▸ **Work required**
Retype the entries exactly; omit all pictures.

Records from a dataset

__________________________________________________

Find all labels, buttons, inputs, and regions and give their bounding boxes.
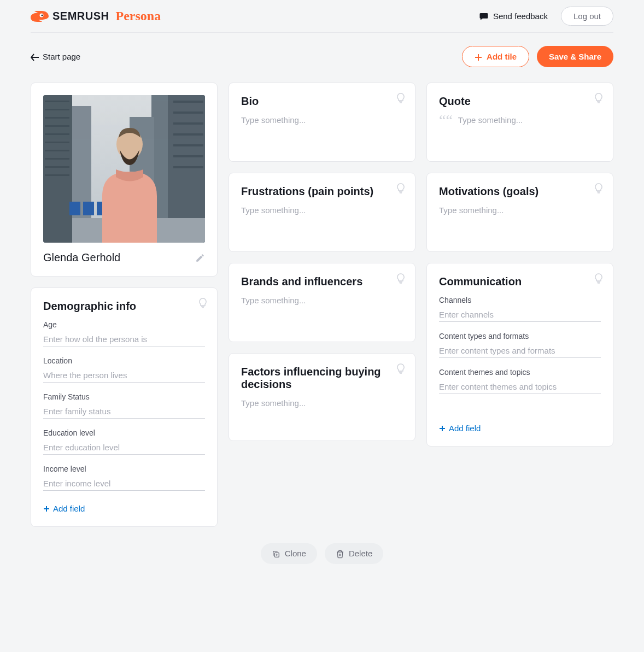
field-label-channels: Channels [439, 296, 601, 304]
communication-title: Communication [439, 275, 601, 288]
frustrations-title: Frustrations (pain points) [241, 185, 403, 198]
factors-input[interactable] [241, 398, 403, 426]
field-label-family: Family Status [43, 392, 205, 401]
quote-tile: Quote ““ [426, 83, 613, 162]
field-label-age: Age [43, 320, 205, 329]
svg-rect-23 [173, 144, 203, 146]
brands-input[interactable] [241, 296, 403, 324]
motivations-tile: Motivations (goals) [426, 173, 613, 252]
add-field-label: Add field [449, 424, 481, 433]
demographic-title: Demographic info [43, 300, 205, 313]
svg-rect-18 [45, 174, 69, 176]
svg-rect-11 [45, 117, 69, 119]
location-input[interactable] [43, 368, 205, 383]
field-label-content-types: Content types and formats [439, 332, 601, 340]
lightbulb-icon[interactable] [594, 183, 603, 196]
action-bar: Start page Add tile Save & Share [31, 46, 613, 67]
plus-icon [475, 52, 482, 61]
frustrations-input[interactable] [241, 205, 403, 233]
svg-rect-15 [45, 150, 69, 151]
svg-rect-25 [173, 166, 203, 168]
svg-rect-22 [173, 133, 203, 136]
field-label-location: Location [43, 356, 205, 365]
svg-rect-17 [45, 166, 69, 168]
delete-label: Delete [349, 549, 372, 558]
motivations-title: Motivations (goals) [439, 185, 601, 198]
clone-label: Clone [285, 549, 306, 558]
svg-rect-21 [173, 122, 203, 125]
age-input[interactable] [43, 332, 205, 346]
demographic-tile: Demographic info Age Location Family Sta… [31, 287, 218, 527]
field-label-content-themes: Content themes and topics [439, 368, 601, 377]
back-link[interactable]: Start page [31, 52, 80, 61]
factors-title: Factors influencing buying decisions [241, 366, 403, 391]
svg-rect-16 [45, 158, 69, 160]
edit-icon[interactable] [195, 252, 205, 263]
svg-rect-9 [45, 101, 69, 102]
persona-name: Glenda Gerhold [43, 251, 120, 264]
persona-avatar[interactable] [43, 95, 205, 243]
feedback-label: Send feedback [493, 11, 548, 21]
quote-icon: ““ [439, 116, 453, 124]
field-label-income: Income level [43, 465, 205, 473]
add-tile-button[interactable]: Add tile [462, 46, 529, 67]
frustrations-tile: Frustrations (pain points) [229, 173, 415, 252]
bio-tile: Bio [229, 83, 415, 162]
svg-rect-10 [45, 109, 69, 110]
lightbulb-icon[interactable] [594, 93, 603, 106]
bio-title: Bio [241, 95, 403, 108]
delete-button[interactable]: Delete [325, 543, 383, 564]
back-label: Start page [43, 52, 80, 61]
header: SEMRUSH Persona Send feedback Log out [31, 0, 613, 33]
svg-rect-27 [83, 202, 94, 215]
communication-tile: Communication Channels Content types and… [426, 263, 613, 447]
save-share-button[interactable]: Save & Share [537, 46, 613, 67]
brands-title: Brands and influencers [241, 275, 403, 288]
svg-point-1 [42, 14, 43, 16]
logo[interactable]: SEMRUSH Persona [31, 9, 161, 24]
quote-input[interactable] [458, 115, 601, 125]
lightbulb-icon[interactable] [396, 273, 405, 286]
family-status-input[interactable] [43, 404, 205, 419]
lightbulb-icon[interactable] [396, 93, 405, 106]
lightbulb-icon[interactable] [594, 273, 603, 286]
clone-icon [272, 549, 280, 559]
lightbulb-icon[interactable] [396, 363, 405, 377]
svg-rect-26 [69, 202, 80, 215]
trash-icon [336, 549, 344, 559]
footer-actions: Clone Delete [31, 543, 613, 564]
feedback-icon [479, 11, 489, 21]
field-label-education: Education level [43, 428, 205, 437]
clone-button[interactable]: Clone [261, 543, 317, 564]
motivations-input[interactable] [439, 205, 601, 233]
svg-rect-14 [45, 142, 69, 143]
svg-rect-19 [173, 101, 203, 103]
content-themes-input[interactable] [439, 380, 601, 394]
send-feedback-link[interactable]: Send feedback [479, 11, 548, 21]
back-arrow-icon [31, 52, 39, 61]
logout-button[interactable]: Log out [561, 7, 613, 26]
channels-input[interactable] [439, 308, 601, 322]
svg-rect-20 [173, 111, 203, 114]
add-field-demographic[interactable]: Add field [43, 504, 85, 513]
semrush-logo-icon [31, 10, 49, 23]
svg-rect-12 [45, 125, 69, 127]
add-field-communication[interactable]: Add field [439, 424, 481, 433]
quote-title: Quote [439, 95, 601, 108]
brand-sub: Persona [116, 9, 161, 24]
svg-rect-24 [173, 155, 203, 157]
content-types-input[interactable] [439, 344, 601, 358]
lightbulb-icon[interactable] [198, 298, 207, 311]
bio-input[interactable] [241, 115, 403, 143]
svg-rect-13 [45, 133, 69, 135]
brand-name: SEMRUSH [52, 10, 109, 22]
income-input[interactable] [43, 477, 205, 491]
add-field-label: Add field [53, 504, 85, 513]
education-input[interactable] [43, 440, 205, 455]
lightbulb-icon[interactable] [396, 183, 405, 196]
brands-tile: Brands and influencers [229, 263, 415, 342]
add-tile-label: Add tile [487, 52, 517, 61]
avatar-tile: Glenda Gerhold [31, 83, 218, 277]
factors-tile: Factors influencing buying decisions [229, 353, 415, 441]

__________________________________________________

▸ **Exercise result**
Find all labels, buttons, inputs, and regions and give their bounding boxes.
field-label-channels: Channels [439, 296, 601, 304]
communication-title: Communication [439, 275, 601, 288]
frustrations-title: Frustrations (pain points) [241, 185, 403, 198]
factors-input[interactable] [241, 398, 403, 426]
field-label-family: Family Status [43, 392, 205, 401]
quote-tile: Quote ““ [426, 83, 613, 162]
field-label-age: Age [43, 320, 205, 329]
svg-rect-23 [173, 144, 203, 146]
brands-input[interactable] [241, 296, 403, 324]
motivations-tile: Motivations (goals) [426, 173, 613, 252]
add-field-label: Add field [449, 424, 481, 433]
demographic-title: Demographic info [43, 300, 205, 313]
svg-rect-18 [45, 174, 69, 176]
svg-rect-11 [45, 117, 69, 119]
location-input[interactable] [43, 368, 205, 383]
field-label-content-types: Content types and formats [439, 332, 601, 340]
lightbulb-icon[interactable] [594, 183, 603, 196]
action-bar: Start page Add tile Save & Share [31, 46, 613, 67]
plus-icon [475, 52, 482, 61]
frustrations-input[interactable] [241, 205, 403, 233]
svg-rect-15 [45, 150, 69, 151]
svg-rect-25 [173, 166, 203, 168]
svg-rect-22 [173, 133, 203, 136]
field-label-location: Location [43, 356, 205, 365]
svg-rect-17 [45, 166, 69, 168]
delete-label: Delete [349, 549, 372, 558]
motivations-title: Motivations (goals) [439, 185, 601, 198]
clone-label: Clone [285, 549, 306, 558]
svg-rect-21 [173, 122, 203, 125]
age-input[interactable] [43, 332, 205, 346]
demographic-tile: Demographic info Age Location Family Sta… [31, 287, 218, 527]
field-label-content-themes: Content themes and topics [439, 368, 601, 377]
back-link[interactable]: Start page [31, 52, 80, 61]
factors-title: Factors influencing buying decisions [241, 366, 403, 391]
svg-rect-16 [45, 158, 69, 160]
edit-icon[interactable] [195, 252, 205, 263]
svg-rect-9 [45, 101, 69, 102]
persona-name: Glenda Gerhold [43, 251, 120, 264]
persona-avatar[interactable] [43, 95, 205, 243]
feedback-label: Send feedback [493, 11, 548, 21]
quote-icon: ““ [439, 116, 453, 124]
field-label-income: Income level [43, 465, 205, 473]
add-tile-button[interactable]: Add tile [462, 46, 529, 67]
frustrations-tile: Frustrations (pain points) [229, 173, 415, 252]
bio-tile: Bio [229, 83, 415, 162]
svg-rect-10 [45, 109, 69, 110]
lightbulb-icon[interactable] [594, 93, 603, 106]
bio-title: Bio [241, 95, 403, 108]
delete-button[interactable]: Delete [325, 543, 383, 564]
back-label: Start page [43, 52, 80, 61]
header: SEMRUSH Persona Send feedback Log out [31, 0, 613, 33]
svg-rect-27 [83, 202, 94, 215]
communication-tile: Communication Channels Content types and… [426, 263, 613, 447]
save-share-button[interactable]: Save & Share [537, 46, 613, 67]
brands-title: Brands and influencers [241, 275, 403, 288]
svg-point-1 [42, 14, 43, 16]
logo[interactable]: SEMRUSH Persona [31, 9, 161, 24]
quote-input[interactable] [458, 115, 601, 125]
lightbulb-icon[interactable] [396, 273, 405, 286]
family-status-input[interactable] [43, 404, 205, 419]
lightbulb-icon[interactable] [396, 93, 405, 106]
lightbulb-icon[interactable] [594, 273, 603, 286]
clone-icon [272, 549, 280, 559]
lightbulb-icon[interactable] [396, 363, 405, 377]
svg-rect-26 [69, 202, 80, 215]
trash-icon [336, 549, 344, 559]
footer-actions: Clone Delete [31, 543, 613, 564]
feedback-icon [479, 11, 489, 21]
field-label-education: Education level [43, 428, 205, 437]
clone-button[interactable]: Clone [261, 543, 317, 564]
motivations-input[interactable] [439, 205, 601, 233]
svg-rect-14 [45, 142, 69, 143]
svg-rect-19 [173, 101, 203, 103]
content-themes-input[interactable] [439, 380, 601, 394]
send-feedback-link[interactable]: Send feedback [479, 11, 548, 21]
back-arrow-icon [31, 52, 39, 61]
logout-button[interactable]: Log out [561, 7, 613, 26]
channels-input[interactable] [439, 308, 601, 322]
svg-rect-20 [173, 111, 203, 114]
add-field-demographic[interactable]: Add field [43, 504, 85, 513]
semrush-logo-icon [31, 10, 49, 23]
svg-rect-12 [45, 125, 69, 127]
add-field-communication[interactable]: Add field [439, 424, 481, 433]
quote-title: Quote [439, 95, 601, 108]
brand-sub: Persona [116, 9, 161, 24]
svg-rect-24 [173, 155, 203, 157]
content-types-input[interactable] [439, 344, 601, 358]
lightbulb-icon[interactable] [198, 298, 207, 311]
bio-input[interactable] [241, 115, 403, 143]
svg-rect-13 [45, 133, 69, 135]
brand-name: SEMRUSH [52, 10, 109, 22]
income-input[interactable] [43, 477, 205, 491]
add-field-label: Add field [53, 504, 85, 513]
education-input[interactable] [43, 440, 205, 455]
lightbulb-icon[interactable] [396, 183, 405, 196]
brands-tile: Brands and influencers [229, 263, 415, 342]
add-tile-label: Add tile [487, 52, 517, 61]
avatar-tile: Glenda Gerhold [31, 83, 218, 277]
factors-tile: Factors influencing buying decisions [229, 353, 415, 441]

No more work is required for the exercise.